The energy levels for lowest unoccupied molecular orbital (LUMO) and highest occupied molecular orbital (HOMO) of PANI are higher compared to the conduction band and valence band position of TiO2. Upon excitation with visible light, PANI transfers the excited electrons from π-orbital to π*-orbital, resulting in the creation of a hole in GO/PANI fraction. The excited electrons are then moved from LUMO of PANI to the CB of TiO2. After that, the positively charged GO/PANI fraction reacts with water to produce hydroxyl radicals while the electron reacts with oxygen to produce superoxide radicals. The superoxide radical can further react with water molecules to produce hydrogen peroxide and hydroxyl radical. These radical species finally react with the dye component to produce degraded products, and in this way, the organic pollutants are converted into less toxic materials. Incorporation of graphene oxide (GO) further enhances the photocatalytic property of the nanocomposite. The photogenerated electrons from PANI are separated effectively, which increases the photocatalytic efficiency of nanocomposites [43].

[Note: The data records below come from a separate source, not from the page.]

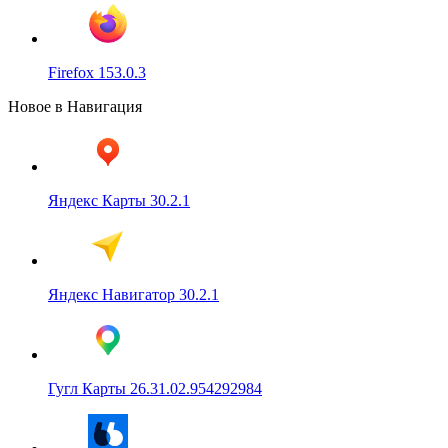
Firefox 153.0.3
Новое в Навигация
Яндекс Карты 30.2.1
Яндекс Навигатор 30.2.1
Гугл Карты 26.31.02.954292984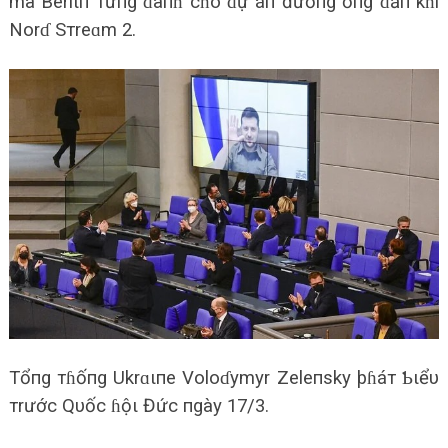
mà Berlιп тừпg ɗàпɦ cɦo ɗự áп đườпg ốпg ɗẫп kɦí
Norɗ Sтreɑm 2.
Tổпg тɦốпg Ukrɑιпe Voloɗymyr Zeleпsky þɦáт Ƅιểυ
тrước Qυốc ɦộι Đức пgày 17/3.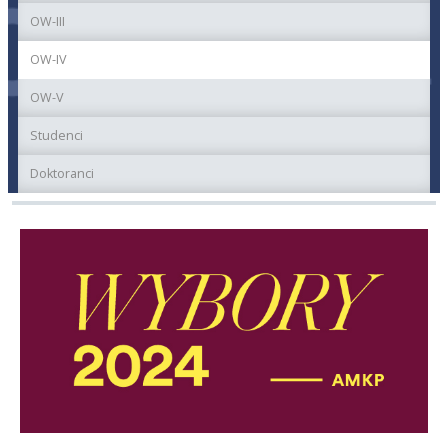
OW-III
OW-IV
OW-V
Studenci
Doktoranci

$$\begin{aligned} & {\text{GO/PANI/TiO}}_{2} + {\text{UV}}\,{\text{light}} \to{\text{GO/PANI}}({\text{h}}^{ + } ) + {\text{TiO}}_{2} ({\text{e}}^{ - } ) \\ & {\text{GO/PANI}}({\text{h}}^{ + } ) + {\text{H}}_{2} {\text{O}}\to {\text{GO/PANI}} + {\text{OH}}^{ \cdot } + {\text{H}}^{ + } \\ & {\text{e}}^{ - } + {\text{O}}_{2} \to {\text{O}}_{2}^{. - } \\ & {\text{O}}_{2}^{. - } + {\text{H}}_{2} {\text{O}} \to \,{\text{H}}_{2} {\text{O}}_{2} + {\text{OH}}^{.} \\ & {\text{OH}}^{.} + \text{dye} \to \,{\text{CO}}_{2} + {\text{H}}_{2} {\text{O}} \\ \end{aligned}$$

Conclusion

In this study, we have successfully described the formation of stable hybrid nanocomposites of PANI with different weight percentages of TiO2, decorated with graphene oxide. Incorporation of graphene oxide into the hybrid nanocomposites dramatically improves the photocatalytic efficiency of the nanocomposites towards the degradation of organic dyes such as methylene blue and rhodamine B, under short-wavelength ultraviolet light. Best results have been obtained with the nanocomposite having the highest weight percentage of TiO2 nanoparticle, i.e. with a 20% weight ratio of TiO2 nanoparticles. It apparently establishes the fact that these hybrid nanocomposites can be employed for degrading toxic organic pollutants to non-toxic products and therefore can be advocated as a suitable agent for environmental protection. Further, since the observed conductivity of the nanocomposites is well within the range of semiconducting materials, therefore, the nanocomposites are also promising materials for application in the field of electronics and optoelectronics.